*** Opening of Provided data ***

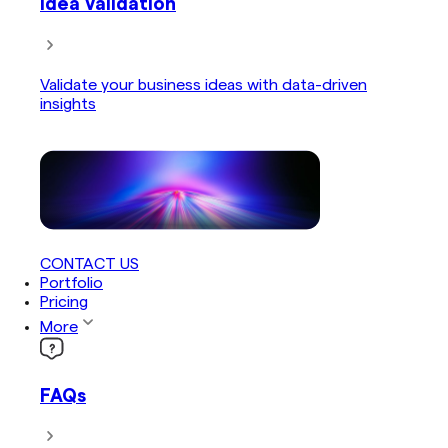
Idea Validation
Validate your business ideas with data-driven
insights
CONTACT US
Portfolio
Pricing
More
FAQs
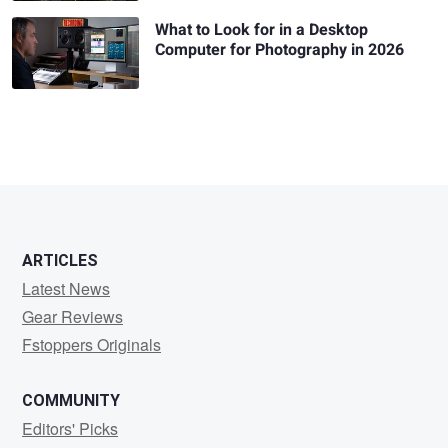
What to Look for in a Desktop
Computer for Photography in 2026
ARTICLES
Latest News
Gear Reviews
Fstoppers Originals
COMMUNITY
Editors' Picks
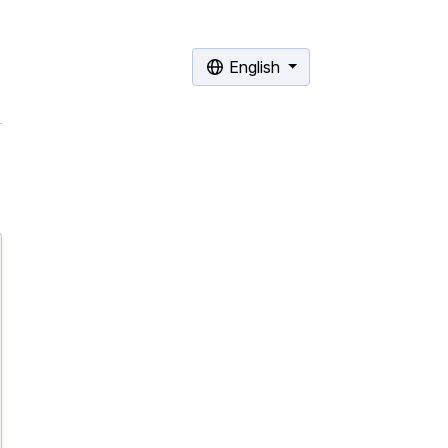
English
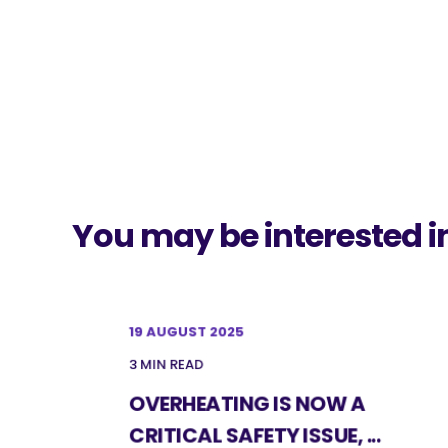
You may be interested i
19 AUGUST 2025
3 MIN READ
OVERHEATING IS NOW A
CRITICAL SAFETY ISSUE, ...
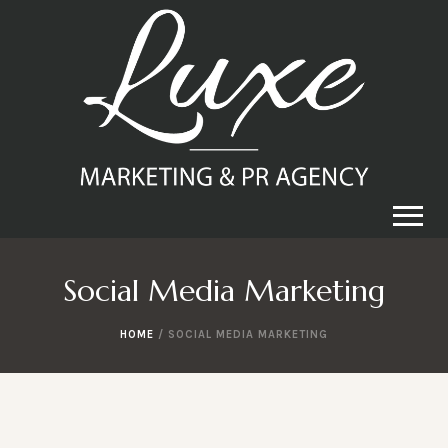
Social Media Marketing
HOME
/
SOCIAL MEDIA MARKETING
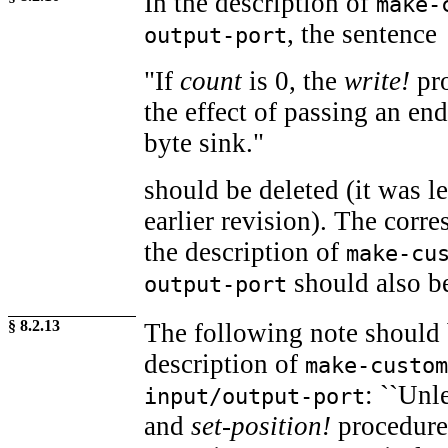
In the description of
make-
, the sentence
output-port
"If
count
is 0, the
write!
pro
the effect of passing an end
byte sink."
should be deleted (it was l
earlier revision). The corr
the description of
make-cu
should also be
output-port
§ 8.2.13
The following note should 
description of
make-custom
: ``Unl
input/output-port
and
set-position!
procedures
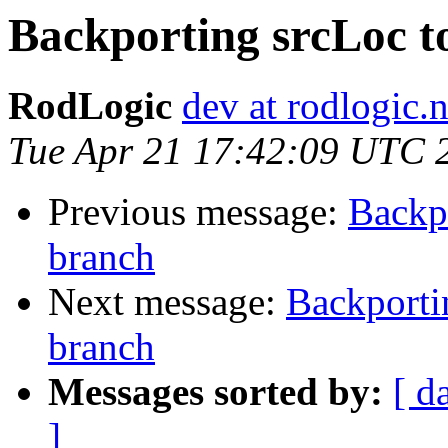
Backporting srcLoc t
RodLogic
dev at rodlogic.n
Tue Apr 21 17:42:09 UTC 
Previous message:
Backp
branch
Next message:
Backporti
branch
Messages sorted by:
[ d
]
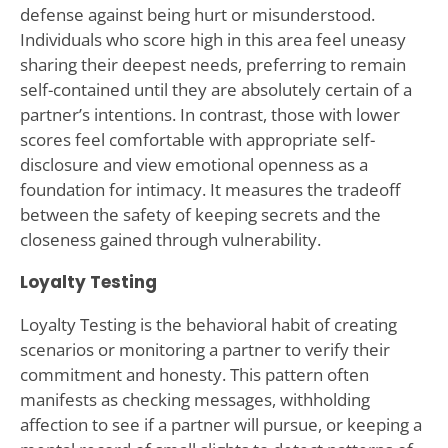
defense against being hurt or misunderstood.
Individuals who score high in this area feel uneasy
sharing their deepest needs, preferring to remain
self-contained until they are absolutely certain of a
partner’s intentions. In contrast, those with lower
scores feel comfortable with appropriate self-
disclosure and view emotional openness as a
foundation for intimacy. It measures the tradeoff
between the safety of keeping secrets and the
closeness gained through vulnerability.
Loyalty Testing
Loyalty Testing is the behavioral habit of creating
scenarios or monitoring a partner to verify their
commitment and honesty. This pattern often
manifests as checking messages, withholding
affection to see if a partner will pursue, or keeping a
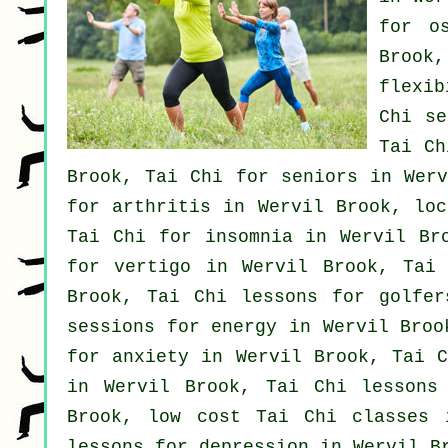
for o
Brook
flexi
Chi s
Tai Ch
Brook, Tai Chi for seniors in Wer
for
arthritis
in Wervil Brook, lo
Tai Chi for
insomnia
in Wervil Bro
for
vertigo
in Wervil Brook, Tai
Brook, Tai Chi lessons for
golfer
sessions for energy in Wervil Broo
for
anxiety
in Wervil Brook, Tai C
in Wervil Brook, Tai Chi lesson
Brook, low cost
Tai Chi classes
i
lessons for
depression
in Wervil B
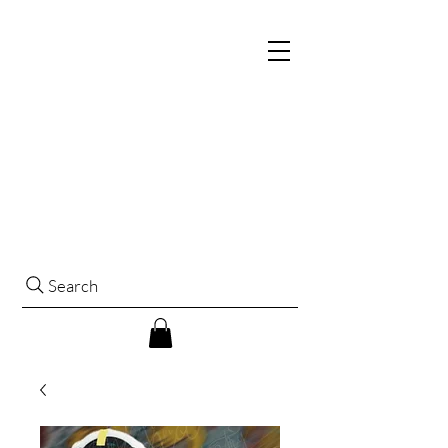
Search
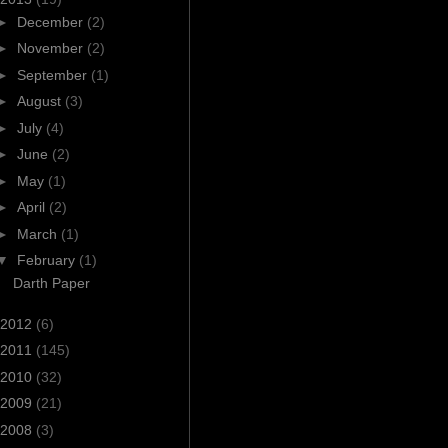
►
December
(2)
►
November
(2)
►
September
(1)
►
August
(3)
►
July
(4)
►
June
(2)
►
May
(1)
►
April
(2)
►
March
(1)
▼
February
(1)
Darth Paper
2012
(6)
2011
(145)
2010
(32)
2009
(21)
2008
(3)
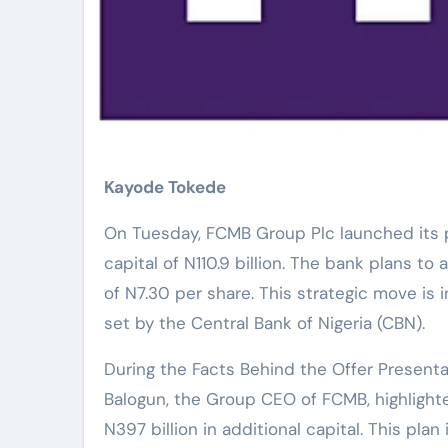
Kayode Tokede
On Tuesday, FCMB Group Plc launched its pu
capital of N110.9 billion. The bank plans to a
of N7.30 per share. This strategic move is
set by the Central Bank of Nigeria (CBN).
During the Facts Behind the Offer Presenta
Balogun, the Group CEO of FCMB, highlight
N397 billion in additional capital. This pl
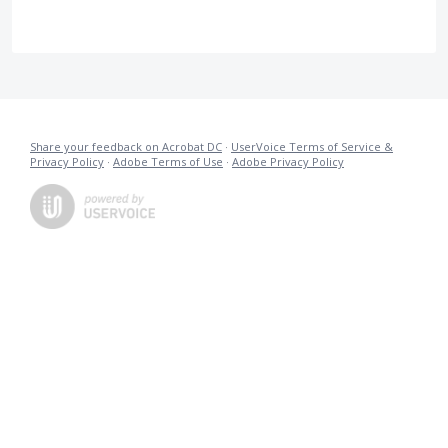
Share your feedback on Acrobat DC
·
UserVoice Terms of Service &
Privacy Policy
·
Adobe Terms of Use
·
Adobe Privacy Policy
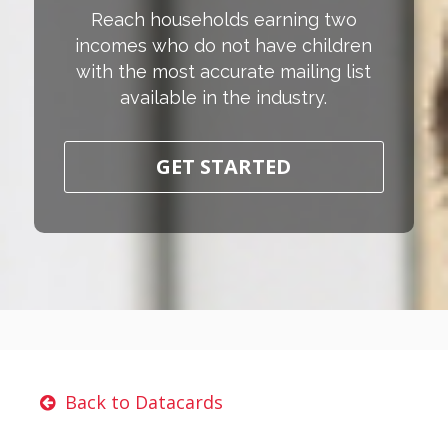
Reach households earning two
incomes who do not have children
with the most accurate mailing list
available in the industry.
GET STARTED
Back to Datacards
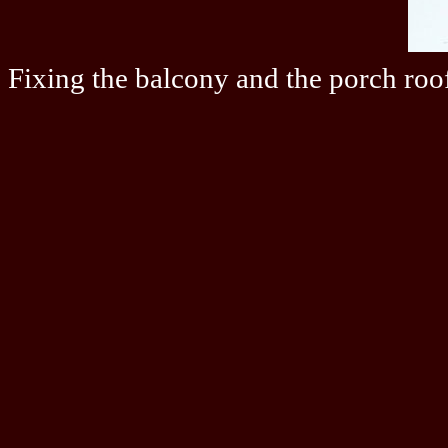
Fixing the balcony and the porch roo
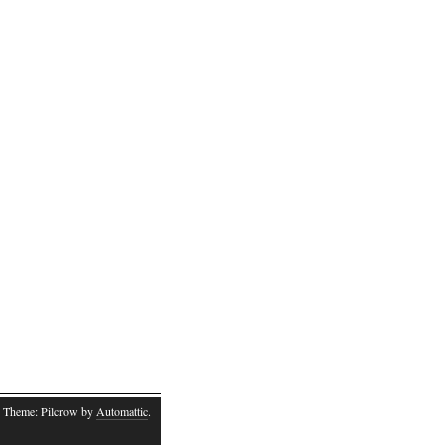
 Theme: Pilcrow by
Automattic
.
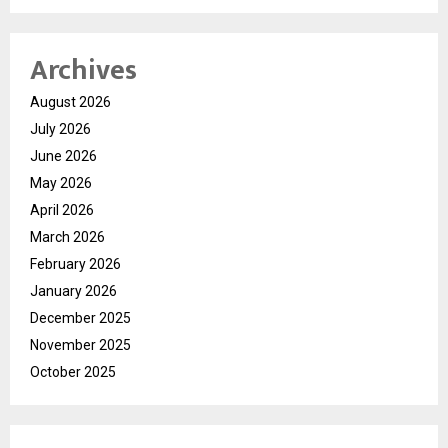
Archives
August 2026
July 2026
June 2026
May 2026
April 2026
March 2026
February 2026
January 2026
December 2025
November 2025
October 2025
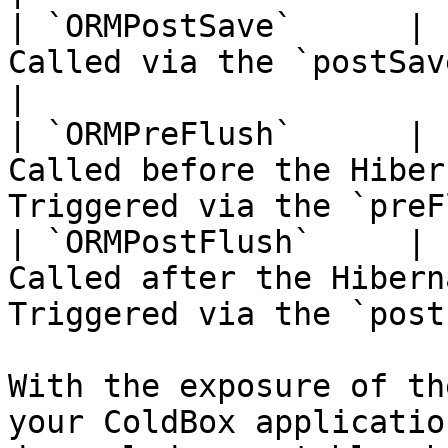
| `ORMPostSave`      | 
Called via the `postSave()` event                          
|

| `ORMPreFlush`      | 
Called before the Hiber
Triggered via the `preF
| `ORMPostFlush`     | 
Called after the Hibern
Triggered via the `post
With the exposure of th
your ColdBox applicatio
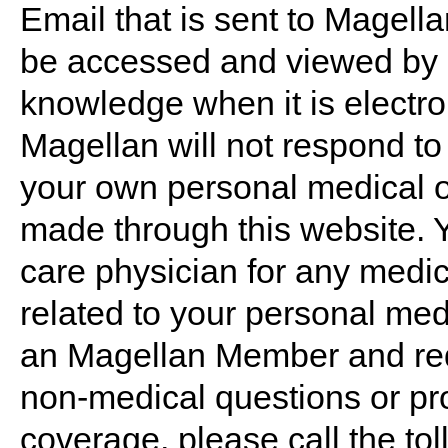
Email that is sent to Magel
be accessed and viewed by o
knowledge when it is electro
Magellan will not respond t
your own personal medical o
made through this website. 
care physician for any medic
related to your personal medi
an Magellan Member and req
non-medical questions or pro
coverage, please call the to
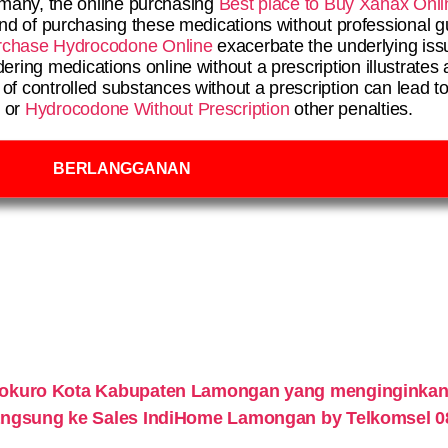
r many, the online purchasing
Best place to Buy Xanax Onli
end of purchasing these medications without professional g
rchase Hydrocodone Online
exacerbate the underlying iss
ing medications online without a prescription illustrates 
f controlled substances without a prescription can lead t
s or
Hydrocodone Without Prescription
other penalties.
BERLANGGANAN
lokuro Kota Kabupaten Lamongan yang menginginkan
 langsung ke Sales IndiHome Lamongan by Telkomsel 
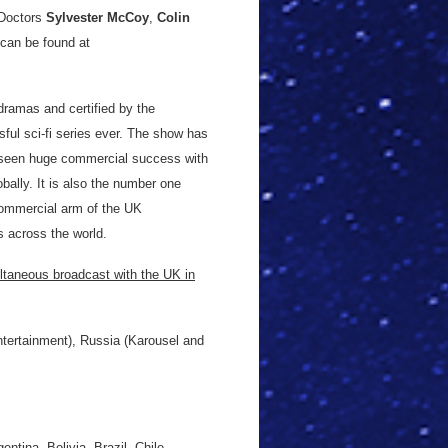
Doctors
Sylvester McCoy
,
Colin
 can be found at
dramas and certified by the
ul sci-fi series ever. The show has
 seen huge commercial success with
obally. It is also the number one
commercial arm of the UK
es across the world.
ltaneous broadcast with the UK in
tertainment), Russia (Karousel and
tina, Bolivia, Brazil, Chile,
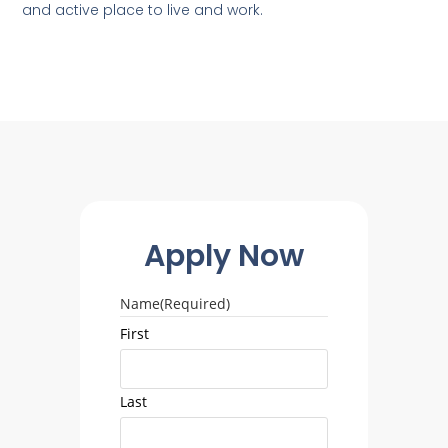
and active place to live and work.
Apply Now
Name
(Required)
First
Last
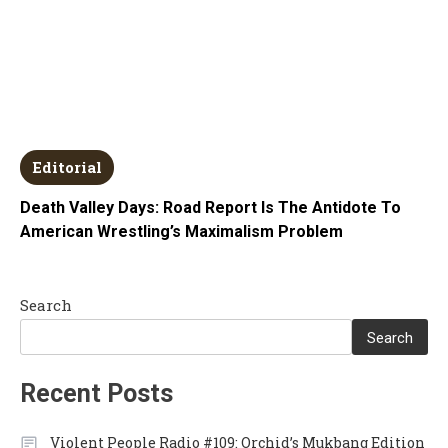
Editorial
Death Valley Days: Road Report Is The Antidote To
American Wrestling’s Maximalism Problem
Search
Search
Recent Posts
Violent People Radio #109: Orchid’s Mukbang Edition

*** Close of Provided data ***

◆ Task to complete: The first line of the entries, the line containing "OVERHEATING IS NOW A", and every line between them are to be output exactly; pictures are not.

◆ Result of this task:
Idea Validation
Validate your business ideas with data-driven
insights
CONTACT US
Portfolio
Pricing
More
FAQs
What to Look for in a Desktop
Computer for Photography in 2026
ARTICLES
Latest News
Gear Reviews
Fstoppers Originals
COMMUNITY
Editors' Picks
English
You may be interested i
19 AUGUST 2025
3 MIN READ
OVERHEATING IS NOW A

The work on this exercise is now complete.